Fig. 10. (a) AWS air temperature time series from PG 16 smoothed with a 2-day running median filter; grey-shaded data come from 1 km downscaled RACMO2.3 model output and black vertical lines denote 2016 and 2017 summer seasons when air temperatures exceeded 0°C (grey dashed line). (b) Upper sensor distance from ice base due to basal melting, with green dashed lines representing uncertainty from ice shelf vertical strain (± 0.3 m a−1) and surface melting (± 0.5 m a−1). Grey dashed line indicates mixed layer base from PG 16 CTD profile (Fig. 4). (c) Full subglacial runoff (SR) and (d) glacial meltwater (GMW) concentration time series from PG 16 ocean sensor at 95 m depth. (e) GMW versus SR with least square regressional fit: GMW(%) = a + b*SR(%)1/3 for data that exceed +1 STD of the median GMW concentration.
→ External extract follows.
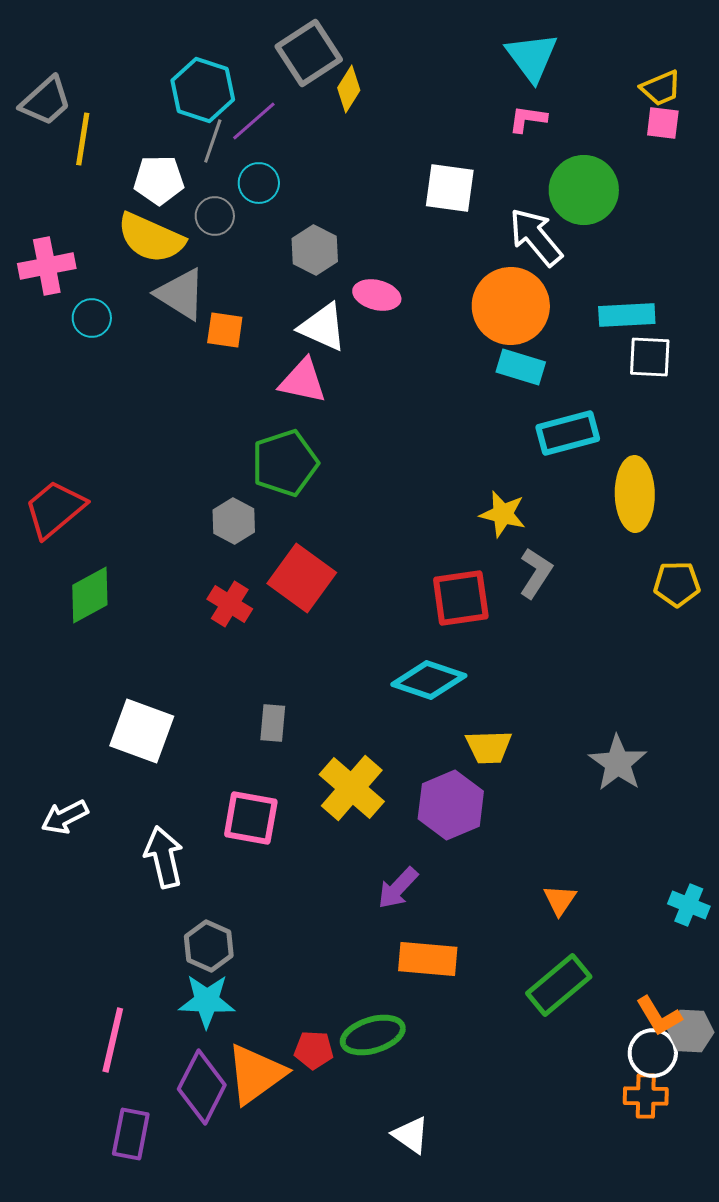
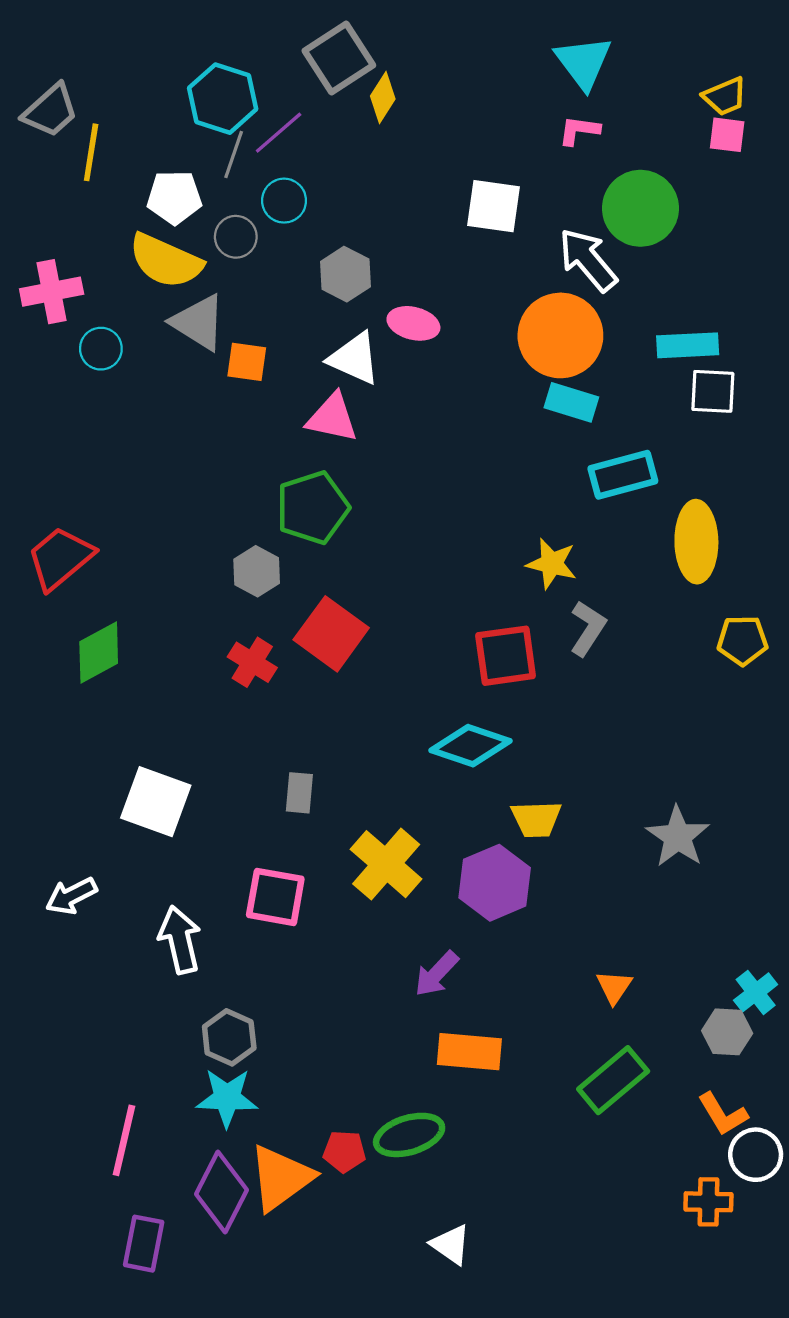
cyan cross: (689, 905) -> (756, 992), turned 30
gray hexagon: (691, 1031) -> (727, 1032), moved
white circle: (653, 1053) -> (756, 1155), moved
Uncertainty associated with this regression at a 95% confidence limit: a (0.01% ± 0.36%), b (1.38 ± 0.31), RMS residuals (0.34%). The regression analysis follows methodology described by Fofonoff and Bryden (1975) and considers 156 Degrees of Freedom, resulting from the greater of the decorrelation timescales for GMW and SR concentrations.